Ce qui compte dans l’image ce n’est pas le pauvre contenu, mais la folle énergie captée prête à éclater, qui fait que les images ne durent jamais longtemps.
Gilles DELEUZE L’épuisé


Il ne faudrait entendre ce texte qu'une seule fois, car une fois que l'image est faite, il est trop tard, on ne peut revenir en arrière; on ne devrait seulement pouvoir se souvenir de cette image, il faudrait donc que ce soit le corps qui le rejoue, le réentende.

Il faudrait que le corps soit traversé par ces mots, que cela soit visible. Il faudrait pour cela amener une tension, un silence, une presque invisibilité pour que cela soit possible. Ce presque visible, cela peut-être une veine qui se gonfle, un doigt de pied qui se tord, un cheveu qui à son mot à dire.

Il faudrait peut-être répéter plusieurs fois les mêmes gestes, peut-être toujours les mêmes. Toujours la même danse, jusqu'à ce qu'il soit trop tard, qu'on soit sorti du texte, qu'on l'ait oublié et qu'on soit face à une seule trace infime du texte. Jusqu'à ce que l'image soit faite. Jusqu'à oublier le temps du spectacle.

Chacun devrait repartir avec un bout de l'image, et qu'en rentrant chez soi on regarde autrement son chien, sa femme, son mari.

Il faudrait que tout soit crispé, figé, bloqué, à la limite. Il faudrait que le public soit presque gêné d'être là.

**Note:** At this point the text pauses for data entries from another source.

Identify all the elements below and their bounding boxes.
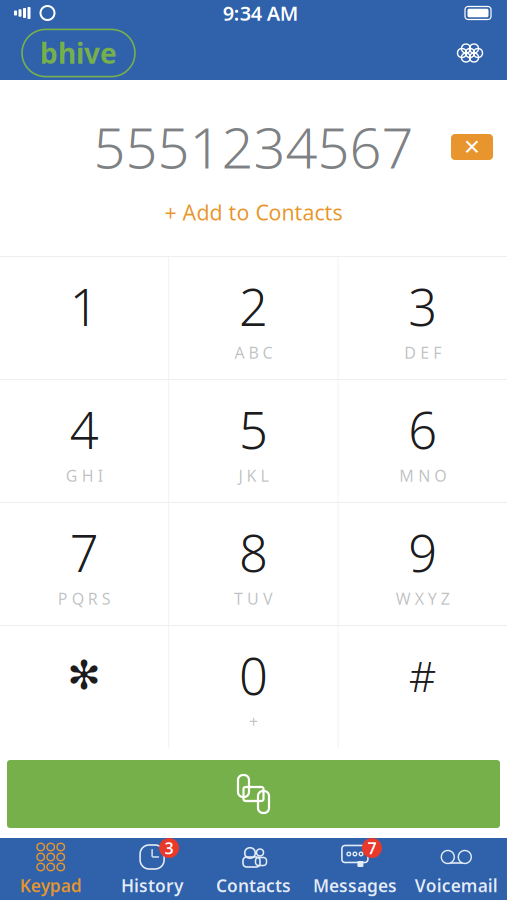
button[interactable]: Contacts <box>203 839 304 899</box>
staticText: bhive <box>40 34 117 72</box>
staticText: ✕ <box>463 135 481 159</box>
button[interactable]: 5 <box>169 380 338 502</box>
staticText: 4 <box>70 396 99 463</box>
button[interactable]: 4 <box>0 380 168 502</box>
staticText: 9 <box>408 519 437 586</box>
button[interactable]: 2 <box>169 257 338 379</box>
button[interactable]: Settings <box>455 39 507 67</box>
button[interactable]: Call <box>7 760 500 828</box>
button[interactable]: bhive <box>22 29 135 77</box>
staticText: 6 <box>408 396 437 463</box>
staticText: A B C <box>234 342 272 363</box>
staticText: 3 <box>408 273 437 340</box>
staticText: P Q R S <box>58 588 111 609</box>
button[interactable]: Keypad <box>0 839 101 899</box>
staticText: T U V <box>234 588 273 609</box>
button[interactable]: Delete <box>451 134 507 160</box>
staticText: Keypad <box>20 874 82 897</box>
button[interactable]: 3 <box>339 257 507 379</box>
staticText: 2 <box>239 273 268 340</box>
staticText: 0 <box>239 642 268 709</box>
button[interactable]: 0 <box>169 626 338 748</box>
staticText: Messages <box>313 874 397 897</box>
staticText: 5 <box>239 396 268 463</box>
staticText: + Add to Contacts <box>164 198 342 226</box>
button[interactable]: 6 <box>339 380 507 502</box>
staticText: 5551234567 <box>94 110 414 184</box>
button[interactable]: + Add to Contacts <box>154 184 352 226</box>
button[interactable]: ✻ <box>0 626 168 748</box>
button[interactable]: 9 <box>339 503 507 625</box>
staticText: D E F <box>404 342 441 363</box>
button[interactable]: 7 <box>304 839 406 899</box>
staticText: History <box>121 874 183 897</box>
staticText: W X Y Z <box>396 588 450 609</box>
staticText: G H I <box>66 465 103 486</box>
staticText: 8 <box>239 519 268 586</box>
staticText: # <box>409 647 437 704</box>
staticText: 3 <box>165 837 174 859</box>
staticText: Voicemail <box>415 874 498 897</box>
staticText: 9:34 AM <box>223 0 299 26</box>
staticText: Contacts <box>216 874 291 897</box>
staticText: J K L <box>238 465 268 486</box>
staticText: 7 <box>70 519 99 586</box>
staticText: ✻ <box>67 653 101 698</box>
staticText: 1 <box>70 273 99 340</box>
button[interactable]: 7 <box>0 503 168 625</box>
staticText: 7 <box>367 837 376 859</box>
button[interactable]: 1 <box>0 257 168 379</box>
button[interactable]: 3 <box>101 839 203 899</box>
staticText: M N O <box>399 465 446 486</box>
staticText: + <box>249 711 258 732</box>
button[interactable]: Voicemail <box>406 839 507 899</box>
button[interactable]: 8 <box>169 503 338 625</box>
button[interactable]: # <box>339 626 507 748</box>
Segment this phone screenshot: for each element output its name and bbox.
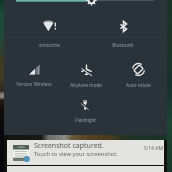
staticText: Screenshot captured. <box>34 141 104 151</box>
button[interactable]: Bluetooth <box>98 15 148 48</box>
button[interactable]: Auto-rotate <box>113 58 163 88</box>
staticText: 5:14 AM <box>144 145 163 152</box>
button[interactable]: Screenshot captured. <box>7 140 164 165</box>
button[interactable]: Flashlight <box>60 94 110 123</box>
staticText: Auto-rotate <box>126 82 151 88</box>
staticText: Touch to view your screenshot. <box>34 150 118 158</box>
button[interactable]: Verizon Wireless <box>9 58 59 87</box>
button[interactable]: Airplane mode <box>61 58 111 88</box>
staticText: smoochie <box>39 42 60 48</box>
staticText: Verizon Wireless <box>16 81 52 87</box>
staticText: Flashlight <box>75 117 96 123</box>
staticText: Airplane mode <box>70 82 102 88</box>
staticText: Bluetooth <box>112 42 134 48</box>
button[interactable]: Brightness settings <box>86 0 97 6</box>
button[interactable]: smoochie <box>24 14 74 48</box>
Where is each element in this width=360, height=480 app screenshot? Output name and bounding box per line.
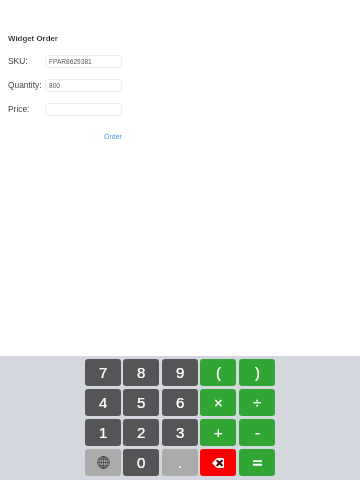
staticText: 4: [99, 394, 108, 411]
staticText: (: [216, 364, 221, 381]
button[interactable]: ÷: [239, 389, 275, 416]
staticText: 800: [49, 82, 61, 89]
button[interactable]: Change keyboard: [85, 449, 121, 476]
button[interactable]: 4: [85, 389, 121, 416]
staticText: 3: [176, 424, 185, 441]
button[interactable]: Backspace: [200, 449, 236, 476]
button[interactable]: Order: [100, 129, 126, 145]
staticText: Widget Order: [8, 34, 58, 43]
button[interactable]: ×: [200, 389, 236, 416]
staticText: 5: [137, 394, 146, 411]
button[interactable]: Equals: [239, 449, 275, 476]
staticText: 2: [137, 424, 146, 441]
staticText: -: [255, 424, 260, 441]
staticText: Order: [104, 133, 122, 141]
button[interactable]: +: [200, 419, 236, 446]
button[interactable]: Decimal point: [162, 449, 198, 476]
button[interactable]: 800: [45, 79, 122, 92]
staticText: 9: [176, 364, 185, 381]
button[interactable]: ): [239, 359, 275, 386]
button[interactable]: 0: [123, 449, 159, 476]
button[interactable]: [45, 103, 122, 116]
staticText: ): [255, 364, 260, 381]
button[interactable]: (: [200, 359, 236, 386]
staticText: SKU:: [8, 56, 28, 65]
button[interactable]: 3: [162, 419, 198, 446]
button[interactable]: 6: [162, 389, 198, 416]
button[interactable]: 8: [123, 359, 159, 386]
staticText: +: [214, 424, 223, 441]
staticText: FPAR8629381: [49, 58, 92, 65]
staticText: .: [178, 454, 183, 471]
staticText: Quantity:: [8, 80, 42, 89]
staticText: ×: [214, 394, 223, 411]
staticText: 6: [176, 394, 185, 411]
staticText: ÷: [253, 394, 262, 411]
staticText: 7: [99, 364, 108, 381]
staticText: Price:: [8, 104, 30, 113]
staticText: 8: [137, 364, 146, 381]
button[interactable]: 2: [123, 419, 159, 446]
staticText: 0: [137, 454, 146, 471]
button[interactable]: 7: [85, 359, 121, 386]
button[interactable]: 9: [162, 359, 198, 386]
button[interactable]: 5: [123, 389, 159, 416]
button[interactable]: FPAR8629381: [45, 55, 122, 68]
button[interactable]: 1: [85, 419, 121, 446]
button[interactable]: -: [239, 419, 275, 446]
staticText: 1: [99, 424, 108, 441]
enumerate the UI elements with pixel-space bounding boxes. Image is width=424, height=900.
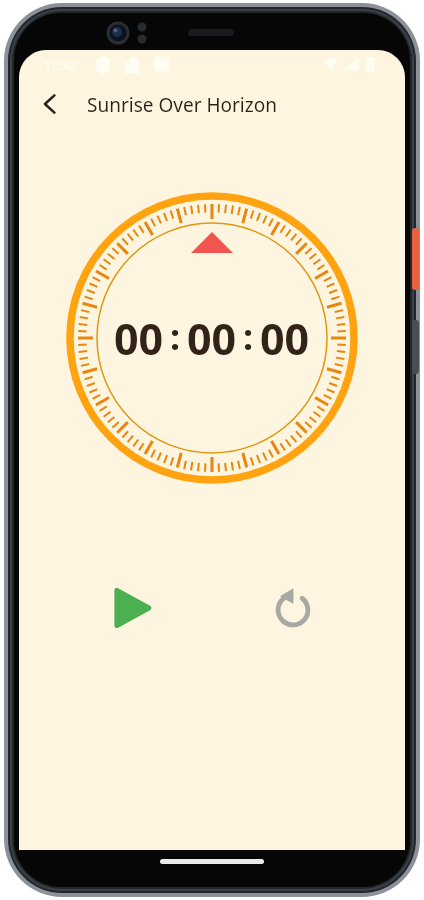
- staticText: Sunrise Over Horizon: [87, 92, 277, 118]
- button[interactable]: Back: [26, 80, 74, 128]
- staticText: 00: [260, 309, 310, 368]
- button[interactable]: Reset: [257, 572, 329, 644]
- staticText: :: [243, 312, 254, 361]
- staticText: 12:42: [44, 56, 78, 74]
- staticText: :: [170, 312, 181, 361]
- staticText: 00: [114, 309, 164, 368]
- staticText: 00: [187, 309, 237, 368]
- button[interactable]: Start: [96, 572, 168, 644]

Il faudrait que le texte soit lu par une voix neutre, sans favoriser ni la musicalité du texte ni trop le sens qu'on peut en tirer. Tous les mots ici se valent, et seule la danse va apporter sa musique, qui doit être encore plus forte que celle du texte.

Le spectacle devrait durer cinq, dix ou quinze heures pour arriver à bout de cette image, pour la faire tomber et en sortir. Si le spectacle durait dix minutes, on ne pourrait pas y pénétrer et ça reviendrait au même. Il faudrait que malgré la durée du spectacle, qui sûrement se situera entre ces deux extrêmes, on ait l'impression qu'il aurait pu continuer ainsi des heures et des heures, et que ce que l'on a vu n'était qu'une partie.